The source repository is anadim/BenchPress. This export was generated from commit 5be3b4eddf0188721ff25f00713b589b2cbed8e0.

Files

File Contents
data/scores_all.csv / .parquet All numeric score rows in the audit pool, with source and audit metadata.
data/scores_paper.csv / .parquet Long-form rows for the paper-canonical matrix.
data/models.csv / .parquet Model metadata and canonical evaluation settings.
data/benchmarks.csv / .parquet Benchmark metadata and canonical benchmark settings.
data/score_matrix_paper_wide.csv Wide model × benchmark matrix for the paper-canonical subset.
metadata.json Export counts, source commit, and matrix construction metadata.

Quick start

from datasets import load_dataset

scores = load_dataset("yzeng58/benchpress-score-matrix", "scores_paper")["train"].to_pandas()
models = load_dataset("yzeng58/benchpress-score-matrix", "models")["train"].to_pandas()
benchmarks = load_dataset("yzeng58/benchpress-score-matrix", "benchmarks")["train"].to_pandas()

For a complete audit-pool table:

scores_all = load_dataset("yzeng58/benchpress-score-matrix", "scores_all")["train"].to_pandas()

Schema

scores_all and scores_paper include:

  • model_id, model_name, provider
  • benchmark_id, benchmark_name, category, metric
  • score
  • reference_url, source_type, audit_status, matches_canonical
  • reported_setting_json, notes

models and benchmarks include an in_paper_matrix flag that identifies rows retained by the paper-canonical threshold filter.

Matrix construction

The paper-canonical matrix applies the BenchPress construction pipeline: audit-status filtering, canonical representative selection, and the iterative threshold filter.

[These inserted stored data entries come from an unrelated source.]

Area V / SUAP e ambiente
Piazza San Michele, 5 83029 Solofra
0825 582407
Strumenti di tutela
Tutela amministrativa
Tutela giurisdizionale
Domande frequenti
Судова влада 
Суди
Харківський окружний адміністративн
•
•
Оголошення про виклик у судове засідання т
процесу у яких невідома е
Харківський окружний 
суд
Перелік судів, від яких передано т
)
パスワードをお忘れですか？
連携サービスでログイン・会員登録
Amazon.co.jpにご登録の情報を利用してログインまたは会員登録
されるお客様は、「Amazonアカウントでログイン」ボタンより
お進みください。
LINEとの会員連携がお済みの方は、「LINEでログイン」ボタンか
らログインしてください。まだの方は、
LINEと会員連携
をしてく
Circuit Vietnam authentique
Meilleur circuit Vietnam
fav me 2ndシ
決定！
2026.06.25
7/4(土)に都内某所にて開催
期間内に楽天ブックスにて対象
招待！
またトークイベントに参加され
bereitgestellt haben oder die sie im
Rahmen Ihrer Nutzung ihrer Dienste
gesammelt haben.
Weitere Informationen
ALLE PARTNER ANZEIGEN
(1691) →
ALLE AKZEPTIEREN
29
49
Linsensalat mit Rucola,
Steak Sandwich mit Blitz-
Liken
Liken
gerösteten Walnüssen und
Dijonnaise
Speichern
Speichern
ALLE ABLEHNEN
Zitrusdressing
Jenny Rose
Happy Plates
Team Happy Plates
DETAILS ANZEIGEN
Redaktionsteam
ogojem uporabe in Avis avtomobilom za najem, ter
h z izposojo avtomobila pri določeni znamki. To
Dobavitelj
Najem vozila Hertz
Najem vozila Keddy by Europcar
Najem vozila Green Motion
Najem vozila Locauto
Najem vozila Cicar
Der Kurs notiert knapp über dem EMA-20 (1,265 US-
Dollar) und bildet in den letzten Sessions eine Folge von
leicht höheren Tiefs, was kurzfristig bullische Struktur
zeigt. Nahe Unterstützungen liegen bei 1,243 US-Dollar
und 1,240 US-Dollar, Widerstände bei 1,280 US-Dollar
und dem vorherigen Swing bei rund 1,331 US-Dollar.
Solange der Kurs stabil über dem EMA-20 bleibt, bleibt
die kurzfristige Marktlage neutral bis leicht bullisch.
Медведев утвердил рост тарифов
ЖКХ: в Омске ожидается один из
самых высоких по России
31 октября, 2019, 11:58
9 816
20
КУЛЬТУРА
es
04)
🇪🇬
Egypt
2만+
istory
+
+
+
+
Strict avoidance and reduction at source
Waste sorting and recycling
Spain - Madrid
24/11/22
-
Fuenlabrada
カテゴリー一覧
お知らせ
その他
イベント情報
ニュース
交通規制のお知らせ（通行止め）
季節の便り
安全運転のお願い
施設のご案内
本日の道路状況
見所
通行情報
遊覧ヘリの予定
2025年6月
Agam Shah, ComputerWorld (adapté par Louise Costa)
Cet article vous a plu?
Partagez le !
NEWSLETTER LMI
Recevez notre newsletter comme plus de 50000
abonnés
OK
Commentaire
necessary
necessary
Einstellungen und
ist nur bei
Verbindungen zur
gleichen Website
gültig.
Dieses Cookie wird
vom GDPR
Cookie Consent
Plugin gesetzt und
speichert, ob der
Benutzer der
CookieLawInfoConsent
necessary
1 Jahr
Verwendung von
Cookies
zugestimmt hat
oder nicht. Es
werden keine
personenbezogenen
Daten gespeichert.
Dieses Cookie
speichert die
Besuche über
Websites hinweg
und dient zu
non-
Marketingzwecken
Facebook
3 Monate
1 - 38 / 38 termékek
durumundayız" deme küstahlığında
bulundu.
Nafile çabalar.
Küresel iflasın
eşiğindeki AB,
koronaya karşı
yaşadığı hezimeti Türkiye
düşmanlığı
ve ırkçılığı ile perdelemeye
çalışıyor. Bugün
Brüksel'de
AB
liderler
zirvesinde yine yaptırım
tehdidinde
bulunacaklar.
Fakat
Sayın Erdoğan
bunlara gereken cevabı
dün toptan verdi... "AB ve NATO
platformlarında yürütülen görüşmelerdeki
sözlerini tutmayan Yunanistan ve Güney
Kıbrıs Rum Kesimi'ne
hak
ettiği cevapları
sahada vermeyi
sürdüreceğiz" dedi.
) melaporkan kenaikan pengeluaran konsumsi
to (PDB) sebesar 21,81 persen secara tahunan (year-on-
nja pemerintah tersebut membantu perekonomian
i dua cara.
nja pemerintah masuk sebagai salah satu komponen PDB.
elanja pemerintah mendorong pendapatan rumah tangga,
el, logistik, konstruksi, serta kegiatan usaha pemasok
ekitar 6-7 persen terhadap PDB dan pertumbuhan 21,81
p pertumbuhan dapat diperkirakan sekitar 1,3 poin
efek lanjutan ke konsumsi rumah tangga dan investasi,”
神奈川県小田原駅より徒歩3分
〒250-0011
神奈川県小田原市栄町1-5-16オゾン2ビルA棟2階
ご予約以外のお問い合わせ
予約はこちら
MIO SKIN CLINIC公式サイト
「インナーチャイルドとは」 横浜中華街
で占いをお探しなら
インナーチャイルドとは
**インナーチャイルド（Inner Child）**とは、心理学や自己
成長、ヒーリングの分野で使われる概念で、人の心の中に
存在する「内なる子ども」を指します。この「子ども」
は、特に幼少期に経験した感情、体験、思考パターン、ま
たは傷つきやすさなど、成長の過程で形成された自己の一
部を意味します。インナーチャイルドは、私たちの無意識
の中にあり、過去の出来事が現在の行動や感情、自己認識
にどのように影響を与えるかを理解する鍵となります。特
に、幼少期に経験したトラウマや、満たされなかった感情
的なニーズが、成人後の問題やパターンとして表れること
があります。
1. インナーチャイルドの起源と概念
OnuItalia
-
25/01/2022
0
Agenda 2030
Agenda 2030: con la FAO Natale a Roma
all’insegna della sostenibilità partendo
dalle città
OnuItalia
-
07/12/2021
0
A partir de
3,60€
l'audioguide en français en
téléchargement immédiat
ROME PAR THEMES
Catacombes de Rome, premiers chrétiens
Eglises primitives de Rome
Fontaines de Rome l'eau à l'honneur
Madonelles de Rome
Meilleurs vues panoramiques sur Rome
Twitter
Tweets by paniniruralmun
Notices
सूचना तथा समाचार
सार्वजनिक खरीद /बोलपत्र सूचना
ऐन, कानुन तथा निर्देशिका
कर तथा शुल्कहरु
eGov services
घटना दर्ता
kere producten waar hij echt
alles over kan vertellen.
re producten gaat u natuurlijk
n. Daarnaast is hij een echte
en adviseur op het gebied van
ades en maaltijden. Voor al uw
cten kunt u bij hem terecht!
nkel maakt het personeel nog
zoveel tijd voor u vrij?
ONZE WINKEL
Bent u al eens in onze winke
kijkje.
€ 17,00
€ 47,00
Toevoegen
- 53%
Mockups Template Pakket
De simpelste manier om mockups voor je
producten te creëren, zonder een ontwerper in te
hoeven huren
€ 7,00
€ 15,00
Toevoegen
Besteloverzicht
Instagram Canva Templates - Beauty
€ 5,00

Current export counts:

  • audit pool: 189 models, 316 benchmarks, 4903 numeric score rows
  • paper matrix: 84 models × 133 benchmarks, 2604 observed cells (23.3% fill)

Caveats

Scores come from heterogeneous public sources: model cards, official blogs, technical reports, benchmark leaderboards, and third-party aggregators. Each row keeps the source URL, source type, audit status, and canonical-setting match flag so downstream users can choose their own filtering policy.